Until October, the warehouse job paid $13 an hour, almost on par with the top tier of the graduated minimum-wage proposal appearing on the November ballot.
While critics of Initiative 1433 have argued that $13.50 an hour, where the minimum wage rate would settle by 2020, is too much and goes too far, Barre’s struggle to support four kids and other family members on her meager earnings, illustrates the challenges low-income earners face.
In addition to requiring employers to provide up to seven paid sick and safe days a year, Initiative 1433 would hike the state’s minimum wage each year, over the next four years, from the current $9.47.
Full-time workers, at that rate, take home less than $20,000 a year, well below the poverty line for a family of four and insufficient, on its own, to afford a one-bedroom apartment anywhere in the state.
More than 730,000 minimum-wage earners would get a $600-a-month raise if 1433 is approved, according to Raise Up Washington, the initiative sponsor.
These workers come from all backgrounds and are employed in all sectors, from service to retail. They are child-care workers and home-health care providers.
One in six are women and women earning the minimum wage, according to Raise Up Washington, are the primary bread-winners in 40 percent of households with children.
“For many, this will mean no longer choosing between rent and child care, between food and transportation,” said Michael Ramos, executive director of the Church Council of Greater Seattle, a campaign partner.
“When we raise the minimum wage, we lift people out of poverty and reduce dependence on social services and government programs.” RAMOS
The increase would be particularly meaningful in communities across South King County, where people of color represent a majority of the population. According to the campaign, more than 40 percent of African Americans and Latino workers earn less than $13.50 an hour.
Additionally, said Jack Sorenson, spokesman for Raise Up Washington, 88 percent of minimum wage earners are over the age of 20, “not the Leave it to Beaver teenager saving to buy their first set of wheels. That’s not true in this modern economy,” he said.
The average age: 35.
Last year, Washington Community Action Network launched a special voting project, Operation Spectra, in parts of South King County and surveyed voters on a series of economic issues, including the minimum wage.
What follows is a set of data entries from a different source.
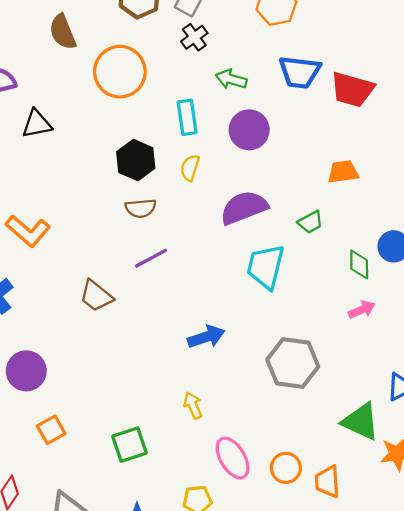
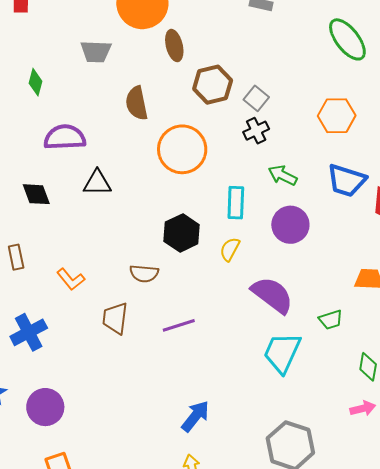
brown semicircle: (141, 208) -> (144, 274), moved
purple semicircle: (244, 208) -> (272, 295), turned 48
orange L-shape: (28, 231) -> (71, 279), size x0.7
brown trapezoid: (96, 296) -> (115, 318), moved, turned 48
blue arrow: (206, 337) -> (195, 416), moved, turned -44

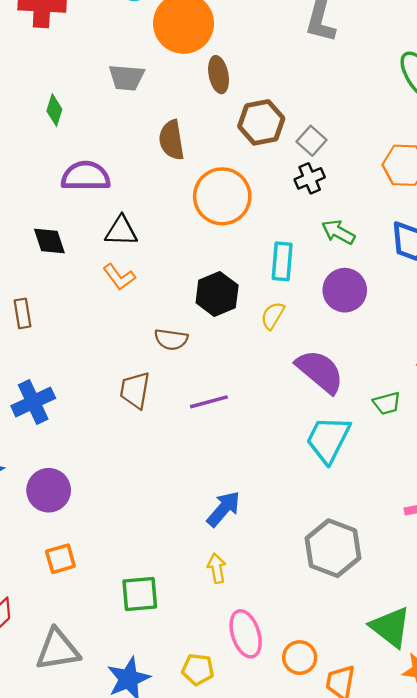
orange L-shape: (71, 279) -> (119, 277), moved

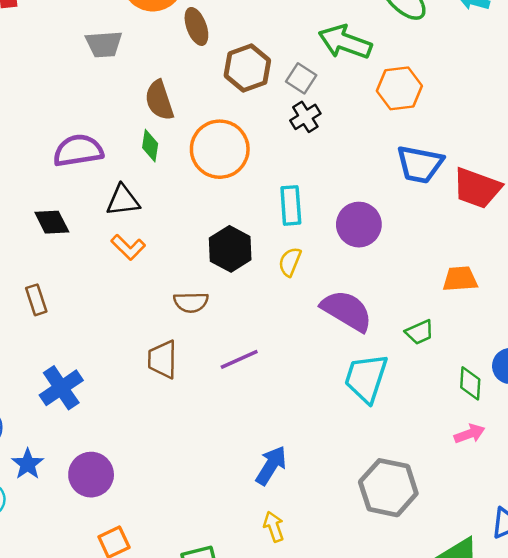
green diamond: (54, 110) -> (150, 146), moved
green arrow: (338, 232) -> (345, 42), moved, size x1.5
More than 70 percent told canvassers they support raising the minimum wage.
I-1433 which would raise the rate to $11 an hour next year, $11.50 in 2018, $12 in 2019 and $13.50 by 2020.
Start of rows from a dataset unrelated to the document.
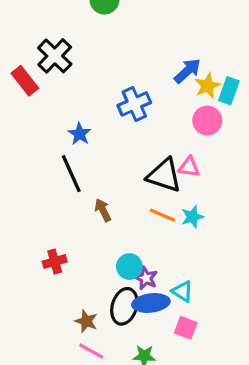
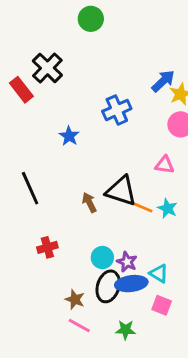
black line: (71, 174) -> (30, 188), moved
black triangle: (164, 175) -> (121, 191), moved
cyan star: (192, 217) -> (167, 208), turned -30
cyan circle: (129, 267) -> (102, 258), moved

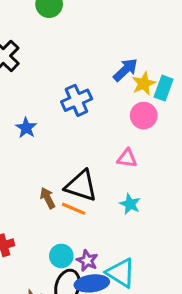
orange line: (141, 207) -> (73, 209), moved
cyan triangle: (159, 273) -> (121, 273), size x1.5

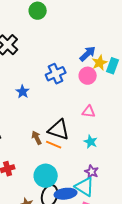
pink circle: (144, 116) -> (88, 76), moved
cyan circle: (61, 256) -> (46, 176), size x1.5
purple star: (87, 261) -> (92, 172), moved

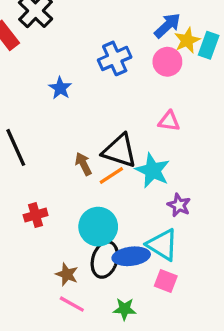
cyan star: (91, 142) -> (153, 171), moved, size x1.5
orange line: (54, 145) -> (111, 175), turned -56
purple star: (92, 172) -> (179, 205), moved

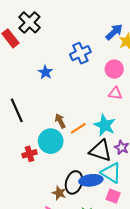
pink circle: (167, 62) -> (114, 69), moved
black triangle: (120, 151) -> (100, 151), moved
cyan circle: (98, 227) -> (51, 141), moved
brown star: (67, 274) -> (59, 193), moved

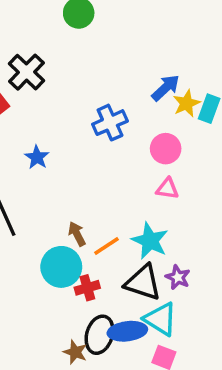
blue star: (45, 72) -> (37, 157), moved
red cross: (29, 154) -> (87, 288), moved

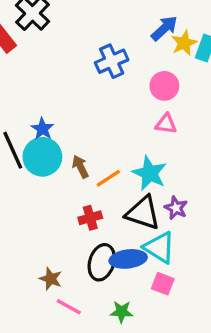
blue star: (37, 157) -> (42, 129), moved
cyan circle: (61, 267) -> (42, 157), moved
brown star: (75, 352) -> (51, 279), moved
Whether and where to establish a wage floor has been a source of controversy since it was first established on the federal level in the 1930s.
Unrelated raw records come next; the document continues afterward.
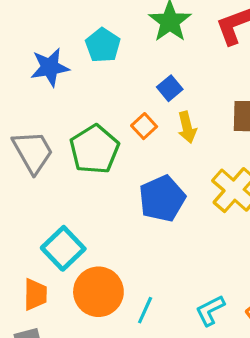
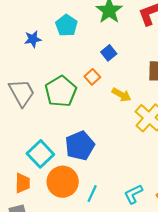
blue star: (50, 67) -> (33, 39), size x0.7
yellow arrow: (187, 127) -> (121, 95), moved, turned -48
blue pentagon: (162, 199) -> (80, 146), moved

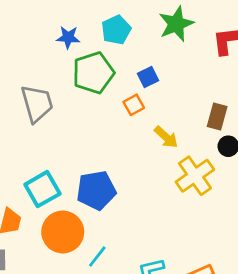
blue square: (109, 53) -> (148, 77), moved
green pentagon: (61, 91) -> (93, 73), moved

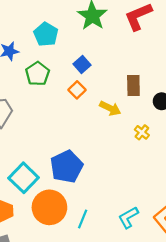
green pentagon: (93, 73) -> (37, 74), size x0.7
brown rectangle: (217, 117) -> (133, 86), moved
yellow cross: (195, 176) -> (142, 132), size x0.5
In making the case for a 25 cents-an-hour, President Franklin Roosevelt said, “No business which depends for existence on paying less than living wages to its workers has any right to continue in this country.”
Today’s federal rate of $7.25, is lower than the rates in 29 states.
The common refrain that raising the minimum wage kills jobs has been repeatedly debunked; rather the opposite has proven to be true, Sorenson said.
“When people are taking home $600 more a month in pay, they are going out and buying clothes for their kids, buying groceries,” he said. “They look forward to going to a restaurant. That’s business that wasn’t there before.”
Two years ago, protests and walkouts by workers at McDonald became the spark for a movement that led to the passage of $15 minimums in several cities across the country, including Seattle. Seattle’s minimum wage will reach $15 by 2021.
Sorenson said, “$13.50 makes sense for the Washington economy outside of Seattle.”
And Barre, the Kent mother said recently Amazon agreed to increase hourly wages for her and her co-workers to $15 beginning in October, an increase, she said, that will go a long way to helping her family make ends meet.